Les techniques du « Neidan » ou « cinabre interne » visaient à induire et à diriger (Daoyin) le Qi et, de cette manière, à acquérir une «habilité au Qi » (Qigong) en vue de concevoir, au sein du corps mortel de l’adepte, un embryon d’immortalité (appelé « goutte de cinabre »). Par le travail consciencieux de l’adepte, l’embryon d’immortalité deviendrait un Saint Immortel. L’alchimie « interne » a contribué à mieux connaître le fonctionnement du corps-esprit, c’est-à-dire à développer la psycho-physiologie de l’être humain, mais aussi à étudier les circuits énergétiques du corps (système des méridiens et points d’acupuncture).

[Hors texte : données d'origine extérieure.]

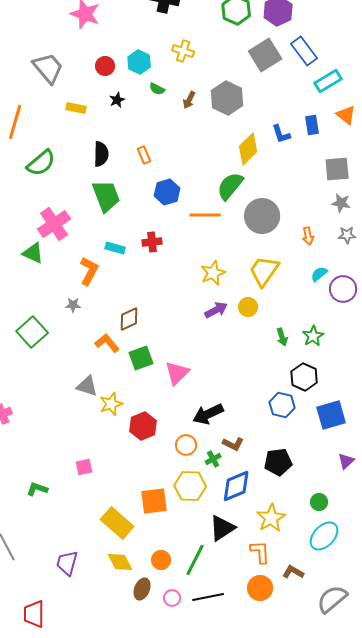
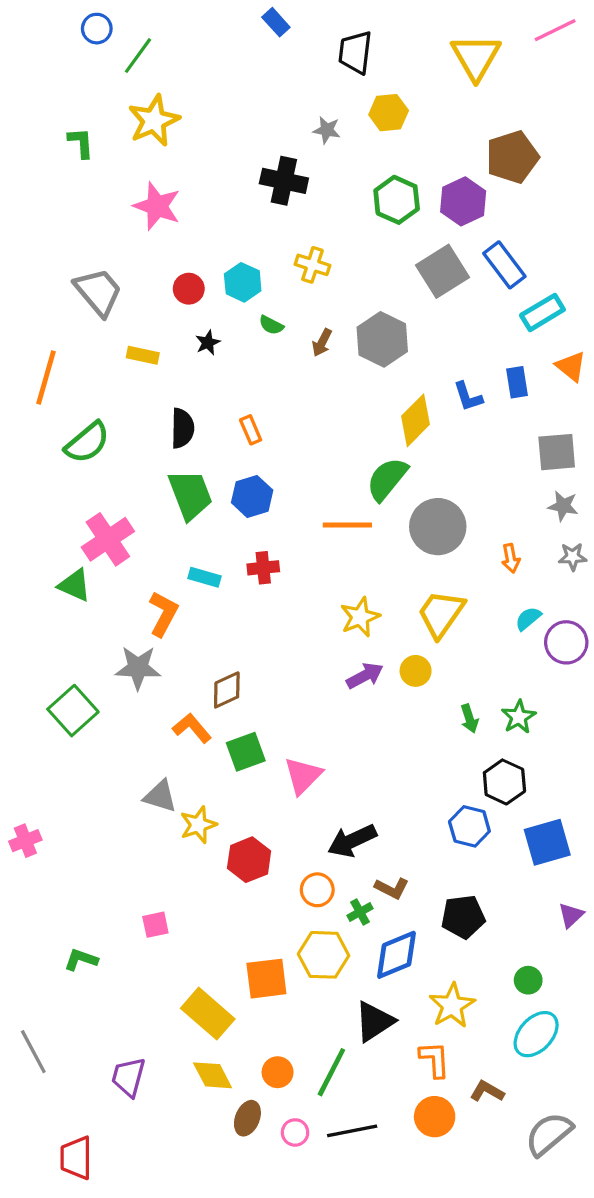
blue hexagon: (167, 192) -> (252, 496), moved
gray star: (73, 305) -> (138, 668), size x1.8

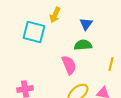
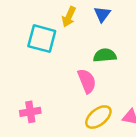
blue triangle: (86, 24) -> (102, 14), moved

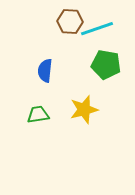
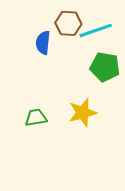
blue semicircle: (45, 71) -> (43, 43), moved

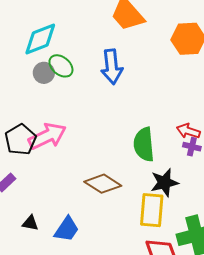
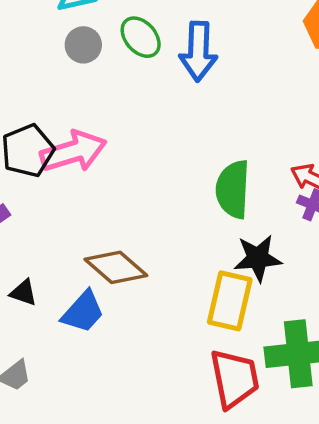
green ellipse: (61, 66) -> (141, 37), moved
brown diamond: (103, 184) -> (116, 267), moved

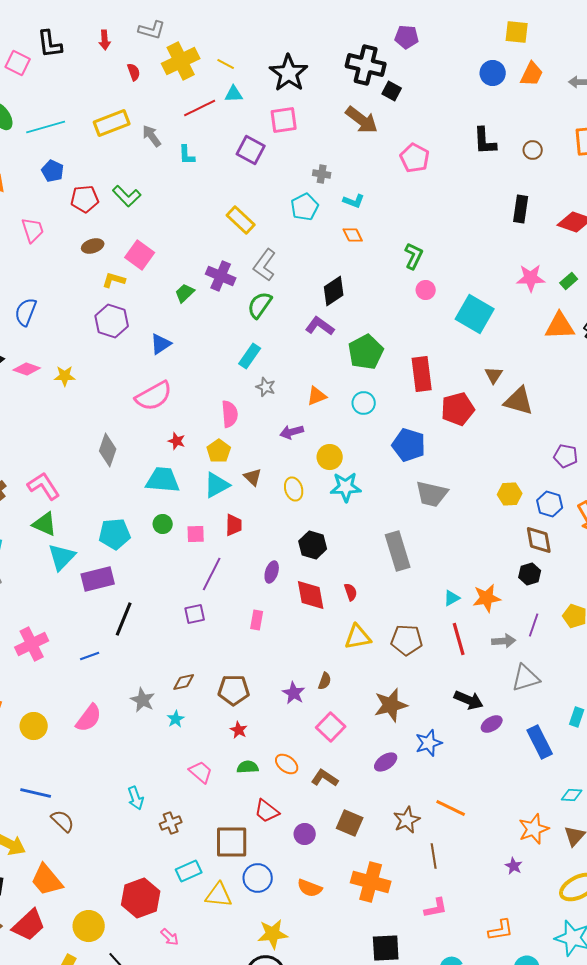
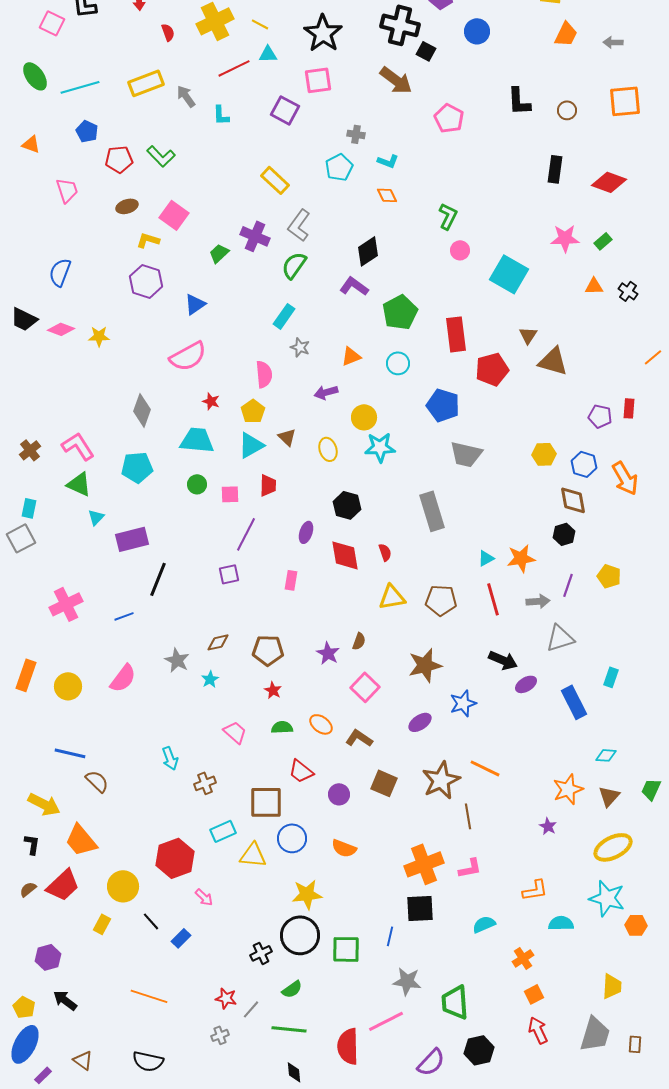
blue circle: (493, 73) -> (477, 31), moved
orange triangle: (560, 326) -> (594, 286), size x0.6
cyan pentagon: (115, 534) -> (137, 467), moved
cyan triangle: (62, 557) -> (96, 517), size x0.6
brown star: (407, 820) -> (441, 780), size x1.4
orange cross: (371, 882) -> (424, 864), moved, turned -36

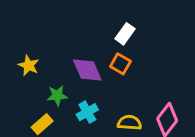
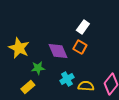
yellow star: (29, 65) -> (19, 48), size x1.5
cyan cross: (87, 112) -> (67, 79), moved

Rien d’étonnant donc à trouver parmi les adeptes taoïstes de nombreux médecins et autres savants multidisciplinaires (ex. : Hua Tuo 142-219 ; Ge Hong 283–343 ? ; Tao Hongjing 456-536 ; etc.). Les procédés d’alchimie interne et externe ont été transmis de maître à disciple ; peu de documents rendent compte de cet enseignement. Toutefois, la médecine chinoise, grâce à une tradition taoïste qui s’est perpétuée jusqu’à nos jours, s’est inspirée et même nourrie de nombreux procédés d’alchimie taoïstes, alchimie que l’on pourrait d’ailleurs qualifiée de « médecine de longévité ».
En ce qui concerne les arts martiaux, le qualificatif d’ « interne » est utilisé en relation d’opposition-complémentarité avec « externe ». D’une part, les arts martiaux externes, représentés entre autre par les moines de Shaolin, font usage des armes et de la force physique pour combattre des ennemis réels, des adversaires faits de chair, d’os et de sang. D’autre part, les arts martiaux internes, représentés entre autre par la tradition des Monts Wudang, développent une puissance vitale à partir de la circulation de l’énergie dans l’interne (méridiens, organes, viscères, etc.) en vue d’augmenter la qualité de vie et la qualité de contact avec l’environnement.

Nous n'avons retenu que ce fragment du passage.